Klein et al. first suggested a water-molecule-assisted mechanism. A single water molecule possibly held in place by hydrogen bonding with the carboxylate group of the persistent Asp144 residue transfers protons from the GAR-N to the THF-N. The nucleophilic nitrogen on the terminal amino group of GAR attacks the carbonyl carbon of the formyl group on THF pushing negative charge onto the oxygen. Klein suggests that His108 stabilizes the transition state by hydrogen bonding with the negatively charged oxygen and that the reformation of the carbonyl double bond results in breaking the THF-N - formyl bond. Calculations by Qiao et al. suggest that the water assisted stepwise proton transfer from Gar-N to THF-N is 80-100 kj/mol more favorable than the concerted transfer suggested by Klein. The mechanism shown is suggested by Qiao et al., who admittedly did not consider surrounding residues in their calculations.
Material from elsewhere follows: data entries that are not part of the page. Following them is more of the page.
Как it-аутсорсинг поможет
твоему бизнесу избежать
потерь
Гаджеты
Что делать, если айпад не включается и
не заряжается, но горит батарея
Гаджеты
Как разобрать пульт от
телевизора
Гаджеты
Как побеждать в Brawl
Much of the early active site mapping on GAR TFase was determined with the bacterial enzyme owing to the quantity available from its overexpression in E. coli. Using a bromoacetyl dideazafolate affinity analog James Inglese and colleagues first identified Asp144 as an active site residue likely involved in the formyl transfer mechanism.

=== Mechanism of purT GARTfase ===
Studies of the purT variant of GAR transformylase in E. coli found that the reaction proceeds through a formyl phosphate intermediate. While the in vitro reaction can proceed without THF, overall the in vivo reaction is the same.

== Involvement in de novo purine biosynthesis ==
GART catalyzes the third step in de novo purine biosynthesis, the formation of N^{2}-formyl-N^{1}-(5-phospho-D-ribosyl)glycinamide (fGAR) by formyl addition to N^{1}-(5-phospho-D-ribosyl)glycinamide (GAR). In E. coli, the purN enzyme is a 23 kDa protein but in humans it is part of a trifunctional protein of 110 kDa which includes AIRS and GARS functionalities. This protein catalyzes three different steps of the de novo purine pathway.

== Disease relevance ==

=== Cancer target ===
Due to their increased growth rate and metabolic requirements, cancer cells rely on de novo nucleotide biosynthesis to achieve levels of AMP and GMP necessary. Being able to block any of the steps of the de novo purine pathway would present significant reduction in tumor growth. Studies have been done both on the substrate binding and folate binding site to find inhibitors.

=== Down syndrome ===
GARTfase is suspected to be connected with Down syndrome. The gene encoding the trifunctional protein human GARS-AIRS-GART is located on chromosome 21q22.1, in the Down syndrome critical region. The protein is overexpressed in the cerebellum during the postnatal development of individuals with Down syndrome. Typically, this protein is undetectable in cerebellum shortly after birth, but found in high levels in prenatal development.